El cura de Yerbas Buenas, Pablo de la Barra, que dirigía las actividades, autorizado por el obispo Roa, se trasladó a Linares (1796) y en 1805 los oficios religiosos empiezan a celebrarse en la humilde construcción. En el terremoto de 1906 quedó bastante deteriorada. Después de importantes refacciones, y cuando el Papa Pío XI creó la Diócesis, el 18 de octubre de 1925, se convirtió en Catedral.
Con el terremoto de 1928, el templo quedó tan deteriorado que hubo que demolerlo. Al primer Obispo, Mons. Miguel León Prado, le correspondió reunir fondos para su reconstrucción. Sólo alcanzó a bendecir la "primera piedra", el 1 de Mayo de 1932. La muerte lo sorprendió el 3 de marzo de 1934.
El siguiente Obispo, Mons. Juan Subercaseaux Errázuriz, apenas llegó a Linares (12 mayo 1935), fue reemprender las obras. En tanto el contratista Gumercindo Córdova y su cuadrilla de obreros despejaban los escombros, el joven Pastor se reunía con los arquitectos Carlos Bresciani y Jorge del Campo Rivera y con su hermano Fray Pedro, para precisar los planos de la nueva Catedral.

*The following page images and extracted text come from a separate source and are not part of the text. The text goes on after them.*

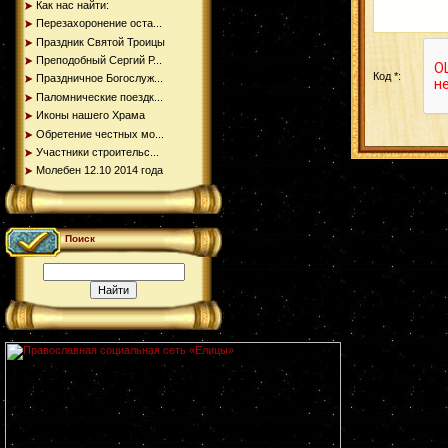
Как нас найти:
Перезахоронение оста...
Праздник Святой Троицы
Преподобный Сергий Р...
Код *:
Праздничное Богослуж...
Паломнические поездк...
Иконы нашего Храма
Обретение честных мо...
Участники строительс...
Молебен 12.10 2014 года
Поиск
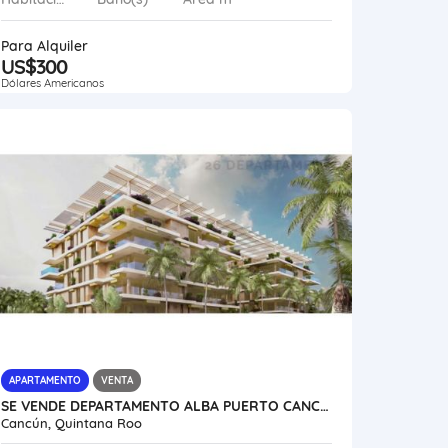
Para Alquiler
US$300
Dólares Americanos
APARTAMENTO
VENTA
SE VENDE DEPARTAMENTO ALBA PUERTO CANCÚN MÉXICO VE02-156MX-CO
Cancún, Quintana Roo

Educado en Roma, y queriendo asociar la nueva Iglesia con la Basílica de San Ambrosio de Milán, prefirió el estilo románico. La torre sería una remembranza del campanil de la joya arquitectónica italiana. Febrero de 1936 comienzan aceleradamente los cimientos y el 8 de mayo, Mons. Subercaseaux bendijo los tijerales.
A su regreso de Estados Unidos y Europa, donde consigue valiosos regalos, consagra la Capilla del Recuerdo, ubicada bajo el Altar Mayor, e inaugura el Sepulcro del primer Obispo, Mons. León Prado.
Desde entonces los trabajos son más lentos, porque en abril de 1940 Mons. Subercaseaux es nombrado Arzobispo, en La Serena donde fallece en un trágico accidente.
El 15 de junio de 1941 lo sucede Mons. Roberto Moreira, hasta su deceso el 1 de abril de 1958. Queda sepultado en la Cripta del Recuerdo. El 10 de agosto de 1958, llega Mons. Augusto Salinas Fuenzalida quien encomienda al célebre artista Giulio Di Girólamo el embellecimiento de la Iglesia Catedral. A su genial intervención se deben el diseño de las tejas de estilo lombardo, las lámparas y sobre todo el Presbiterio donde combinó magníficamente, mármoles italianos y chilenos. Lo más admirable de su legado es el mosaico, uno de los más hermosos de América; por fin, el 7 de septiembre de 1963, siendo Obispo de Linares Mons. Augusto Salinas Fuenzalida, se efectúa la solemne Dedicación de la Catedral con asistencia del Cardenal Mons. Raúl Silva Henríquez. (Bibliografía: El Heraldo y Obispado de Linares)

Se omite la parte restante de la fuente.